___ INFORMATION GIVEN
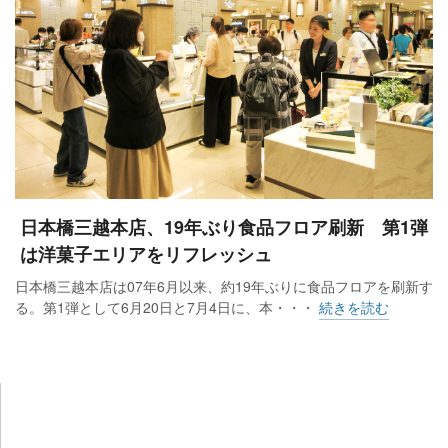
日本橋三越本店、19年ぶり食品フロア刷新 第1弾
は洋菓子エリアをリフレッシュ
日本橋三越本店は07年6月以来、約19年ぶりに食品フロアを刷新す
る。第1弾として6月20日と7月4日に、本・・・
続きを読む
______
TO DO —
When you copy the records above, keep every word exact and drop the pictures.

PROBLEM SOLUTION —
日本橋三越本店、19年ぶり食品フロア刷新 第1弾
は洋菓子エリアをリフレッシュ
日本橋三越本店は07年6月以来、約19年ぶりに食品フロアを刷新す
る。第1弾として6月20日と7月4日に、本・・・
続きを読む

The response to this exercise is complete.